# Smoked turkey tails



## Tinybu88les8 (Feb 17, 2011)

I bought a package awhile ago out of curiosity and after eating them i haven't been able to stop craving them! I've yet to find them anywhere again! I've even looked online to see if i could order them. But no luck! I've gotta have more! Help me!


----------



## Josie1945 (Feb 17, 2011)

Never had smoked turkey tails, try asking your butcher.

Welcome to DC

Josie


----------



## babetoo (Feb 17, 2011)

welcome, never heard of such a thing. good luck


----------



## Bolas De Fraile (Feb 18, 2011)

Tinybu88les8 said:


> I bought a package awhile ago out of curiosity and after eating them i haven't been able to stop craving them! I've yet to find them anywhere again! I've even looked online to see if i could order them. But no luck! I've gotta have more! Help me!
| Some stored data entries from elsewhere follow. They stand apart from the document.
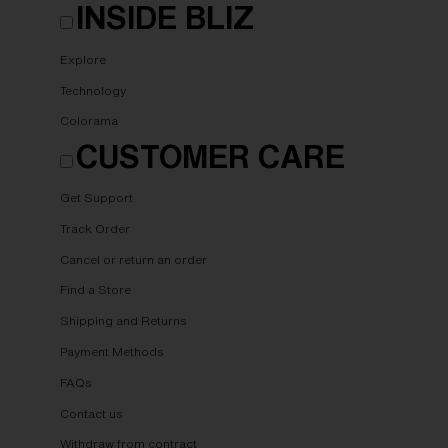
INSIDE BLIZ
Explore
Technology
Colorama
CUSTOMER CARE
Get Support
Track Order
Cancel or return an order
Find a Store
Shipping and Returns
Payment Methods
FAQs
Contact us
Withdraw from contract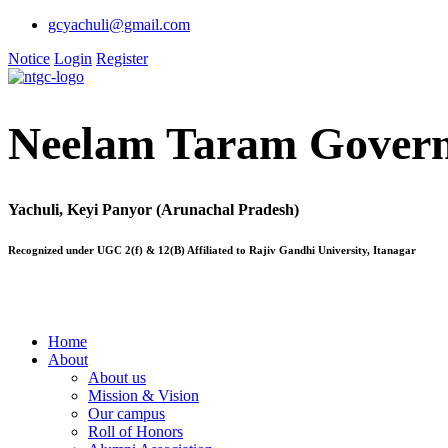
gcyachuli@gmail.com
Notice
Login
Register
Neelam Taram Govern
Yachuli, Keyi Panyor (Arunachal Pradesh)
Recognized under UGC 2(f) & 12(B) Affiliated to Rajiv Gandhi University, Itanagar
Home
About
About us
Mission & Vision
Our campus
Roll of Honors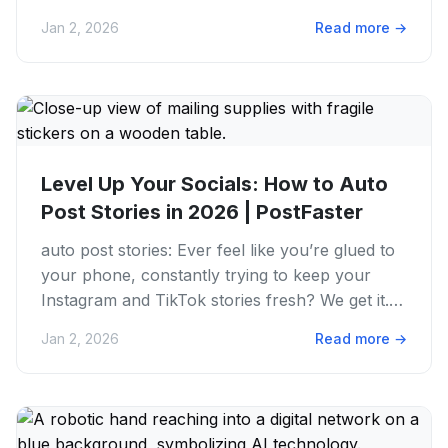
ideas, snapping...
Jan 2, 2026
Read more
→
Level Up Your Socials: How to Auto
Post Stories in 2026 | PostFaster
auto post stories: Ever feel like you’re glued to
your phone, constantly trying to keep your
Instagram and TikTok stories fresh? We get it.
The grind is real,...
Jan 2, 2026
Read more
→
Do you mean the turkeys parsons nose, if so you are like me a Connoisseurof the Toches, I brine my parsons (not mine the turkeys) then hot smoke for a long time then crisp in a hot oven, I sometimes brush with bbq sauce before putting in the oven they knock BBQ ribs into a cocked hat, every pun and ramification intended, I think I should stop now


----------



## Bolas De Fraile (Feb 18, 2011)

pre brine


----------



## Tinybu88les8 (Feb 18, 2011)

That picture looks like a turkeys tail. Sounds like we have different names for it.  I can't find them anywhere! They're so Delicious.


----------



## 97guns (May 26, 2013)

got me 2 packs of raw tail in the freeze, gonna be my memorial day feast


----------